Svolgimento del processo – Motivi della decisione

Propone ricorso per cassazione B.A. avverso la sentenza della Corte di appello di Reggio Calabria in data 11 giugno 2009 con la quale è stata confermata quella di primo grado, affermativa, all’esito di giudizio abbreviato, della sua responsabilità in ordine al reato di lesioni personali volontarie aggravate in danno di C.U., fatto commesso il (OMISSIS);

La Corte ripercorreva la ricostruzione dei fatti così come operata dal primo giudice e riteneva condivisibile il giudizio di maggiore attendibilità della versione della persona offesa rispetto a quella dell’imputato.

Il C., così come le altre due testi della accusa – cioè la moglie e la suocera di questi – aveva riferito che il B. aveva dato l’avvio alla lite poi degenerata nella aggressione, dapprima offendendo le due proprie congiunte, mentre si trovavano affacciate al balcone di casa.

Poi, essendo egli intervenuto in difesa delle donne, aveva inseguito il B. nel frattempo giunto a casa propria. Qui, era stato l’imputato a prendere l’iniziativa di ferirlo al torace ed egli si era dovuto difendere con pugni e calci.

La Corte condivideva il giudizio di non attendibilità della opposta versione del ricorrente secondo cui – fermo il fatto che vi era stato un diverbio con le due congiunte del C. – era stato quest’ultimo ad inseguirlo fino a casa e a minacciarlo di morte: egli aveva così brandito un coltello anche per difendere la moglie e si era limitato a provocare un "pizzico" col la lama del coltello stesso.

I giudici di merito osservavano che tale ultima versione, proveniente dall’imputato, era smentita anche dalle certificazioni mediche che attestavano ferite, a carico del C., ben più serie di quelle descritte dal B..

Affermavano quindi che la scriminante della legittima difesa non era invocabile per la sproporzione del mezzo utilizzato.

Deduce:

la violazione di legge e il vizio di motivazione in ordine al diniego della scriminante della legittima difesa.

Sostiene che rispetto alla condotta tenuta dal C. – irruzione in casa propria senza motivazione, aggredendo anche la moglie – il ricorso al coltello non poteva dirsi sproporzionato. Tale mezzo era stato all’inizio solo brandito e in seguito, a causa del tentativo del C. di afferrare il ricorrente alla gola, era stato utilizzato per ferire in modo lieve.

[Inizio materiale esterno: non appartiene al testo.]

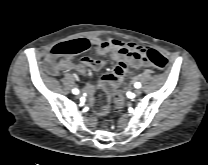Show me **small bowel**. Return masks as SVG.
<instances>
[{
    "mask_svg": "<svg viewBox=\"0 0 208 165\" xmlns=\"http://www.w3.org/2000/svg\"><path fill=\"white\" fill-rule=\"evenodd\" d=\"M87 42L95 49L97 55L109 54L116 61L114 69L104 74L99 83V86L104 88L108 94H112L125 81L132 69L145 64L141 54L144 47L137 43L123 42L111 38H93ZM104 66L105 61L103 59L83 57L80 64L74 63L69 59L63 60L60 69L63 71L75 70L81 76H85L87 70H99ZM97 110L100 114H104L108 111V107L105 104H100Z\"/></svg>",
    "mask_w": 208,
    "mask_h": 165,
    "instance_id": "c3829d8e",
    "label": "small bowel"
}]
</instances>
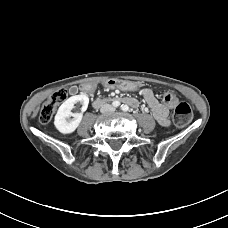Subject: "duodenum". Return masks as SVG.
<instances>
[{
  "label": "duodenum",
  "instance_id": "410a0bca",
  "mask_svg": "<svg viewBox=\"0 0 228 228\" xmlns=\"http://www.w3.org/2000/svg\"><path fill=\"white\" fill-rule=\"evenodd\" d=\"M115 101H117V100L115 99ZM121 101L124 102V103L134 104V101L129 99V98H121ZM105 102H106V99H104V98L96 99L94 101V106L98 107V106L102 105Z\"/></svg>",
  "mask_w": 228,
  "mask_h": 228
}]
</instances>
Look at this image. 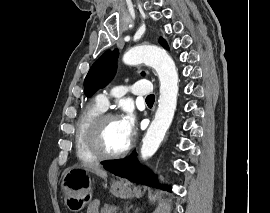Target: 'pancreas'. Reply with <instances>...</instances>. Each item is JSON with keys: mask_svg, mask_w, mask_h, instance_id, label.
<instances>
[{"mask_svg": "<svg viewBox=\"0 0 270 213\" xmlns=\"http://www.w3.org/2000/svg\"><path fill=\"white\" fill-rule=\"evenodd\" d=\"M101 213H115V207L105 204L102 208H101Z\"/></svg>", "mask_w": 270, "mask_h": 213, "instance_id": "cf45deb5", "label": "pancreas"}]
</instances>
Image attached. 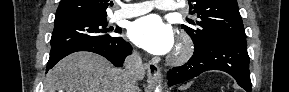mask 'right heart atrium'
I'll use <instances>...</instances> for the list:
<instances>
[{"mask_svg": "<svg viewBox=\"0 0 289 92\" xmlns=\"http://www.w3.org/2000/svg\"><path fill=\"white\" fill-rule=\"evenodd\" d=\"M133 54H134V56H135V57H137V56H138V53H137V52H134Z\"/></svg>", "mask_w": 289, "mask_h": 92, "instance_id": "d8ad5b80", "label": "right heart atrium"}]
</instances>
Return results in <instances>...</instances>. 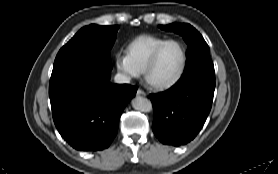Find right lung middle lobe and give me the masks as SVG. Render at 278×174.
I'll return each mask as SVG.
<instances>
[{
  "instance_id": "right-lung-middle-lobe-1",
  "label": "right lung middle lobe",
  "mask_w": 278,
  "mask_h": 174,
  "mask_svg": "<svg viewBox=\"0 0 278 174\" xmlns=\"http://www.w3.org/2000/svg\"><path fill=\"white\" fill-rule=\"evenodd\" d=\"M119 26L89 25L78 33L58 52L53 71L71 65H82L102 71L112 70L110 50Z\"/></svg>"
}]
</instances>
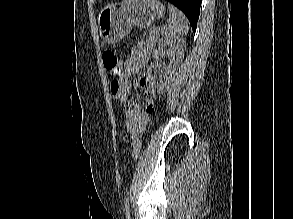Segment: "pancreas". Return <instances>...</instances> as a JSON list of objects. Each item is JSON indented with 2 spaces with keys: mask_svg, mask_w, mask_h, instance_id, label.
Segmentation results:
<instances>
[{
  "mask_svg": "<svg viewBox=\"0 0 293 219\" xmlns=\"http://www.w3.org/2000/svg\"><path fill=\"white\" fill-rule=\"evenodd\" d=\"M147 35H148L149 41L152 44H155L159 36V30L155 27H151L148 29Z\"/></svg>",
  "mask_w": 293,
  "mask_h": 219,
  "instance_id": "1",
  "label": "pancreas"
}]
</instances>
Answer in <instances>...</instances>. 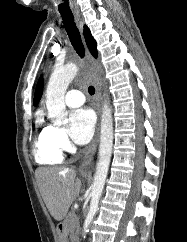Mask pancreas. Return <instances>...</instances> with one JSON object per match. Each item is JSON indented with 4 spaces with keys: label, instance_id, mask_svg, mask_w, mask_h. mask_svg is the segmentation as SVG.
<instances>
[{
    "label": "pancreas",
    "instance_id": "pancreas-1",
    "mask_svg": "<svg viewBox=\"0 0 187 242\" xmlns=\"http://www.w3.org/2000/svg\"><path fill=\"white\" fill-rule=\"evenodd\" d=\"M64 225L67 228L68 233L77 236L79 233V218L75 214V211H71L66 219L64 220Z\"/></svg>",
    "mask_w": 187,
    "mask_h": 242
}]
</instances>
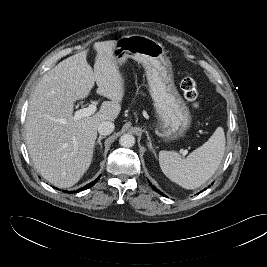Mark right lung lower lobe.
I'll return each instance as SVG.
<instances>
[{
    "label": "right lung lower lobe",
    "instance_id": "1",
    "mask_svg": "<svg viewBox=\"0 0 267 267\" xmlns=\"http://www.w3.org/2000/svg\"><path fill=\"white\" fill-rule=\"evenodd\" d=\"M99 178H100V176H99L95 181H93V182L87 184L86 186H84V187L81 188L80 190H86V189L92 187V186L96 183V181L99 180ZM80 190H78L77 192H79ZM65 192H67V191H65ZM73 192H75V191H71V193H73ZM69 193H70V192H69Z\"/></svg>",
    "mask_w": 267,
    "mask_h": 267
}]
</instances>
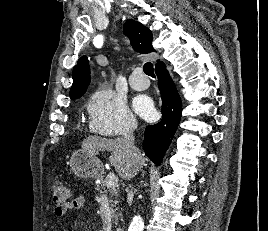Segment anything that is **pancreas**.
<instances>
[{"mask_svg": "<svg viewBox=\"0 0 268 231\" xmlns=\"http://www.w3.org/2000/svg\"><path fill=\"white\" fill-rule=\"evenodd\" d=\"M96 189L100 192V195H104V194L109 193V203L111 206L112 218L115 221V223H117V221H118L117 210L118 209L115 208L118 204L117 198L119 197V191H118L117 187L116 186L109 187L107 179H104L97 184Z\"/></svg>", "mask_w": 268, "mask_h": 231, "instance_id": "obj_1", "label": "pancreas"}]
</instances>
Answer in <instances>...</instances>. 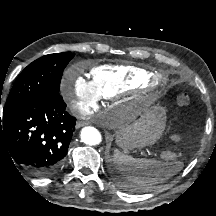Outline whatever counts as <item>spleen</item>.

Si era trattato di una reazione necessaria ed inevitabile in quanto volta a assicurare tutela all’aggredito.

Anche il requisito della proporzione era ravvisarle posto che all’attentato alla integrità fisica propria e della moglie il prevenuto aveva risposto con analoga condotta, peraltro limitata alla causazione di ferite assai lievi.

Infine era stato dato credito alle dichiarazioni della persona offesa in quanto asseritamente riscontrate da quelle delle altre testi, senza però valutare le contraddizioni che avevano connotato queste ultime.

Il ricorso è infondato e deve essere rigettato.

In primo luogo deve darsi atto, prendendo le mosse anche dall’ultima censura di cui si è dato conto, che la Cassazione non può essere investita della sollecitazione a valutare ex novo ed autonomamente i risultati di prova, essendo tale incombente proprio del giudice del merito.

La motivazione che questi fornisce, ove priva di lacune su elementi fondamentali o non manifestamente illogica, si sottrae quindi all’ulteriore sindacato della Cassazione alla quale non è demandato il compito di individuare la soluzione più aderente alle risultanze di causa ma solo a vagliare il ragionamento esibito dal giudice a quo, arrestando il proprio sindacato di fronte ad una motivazione razionale e plausibile.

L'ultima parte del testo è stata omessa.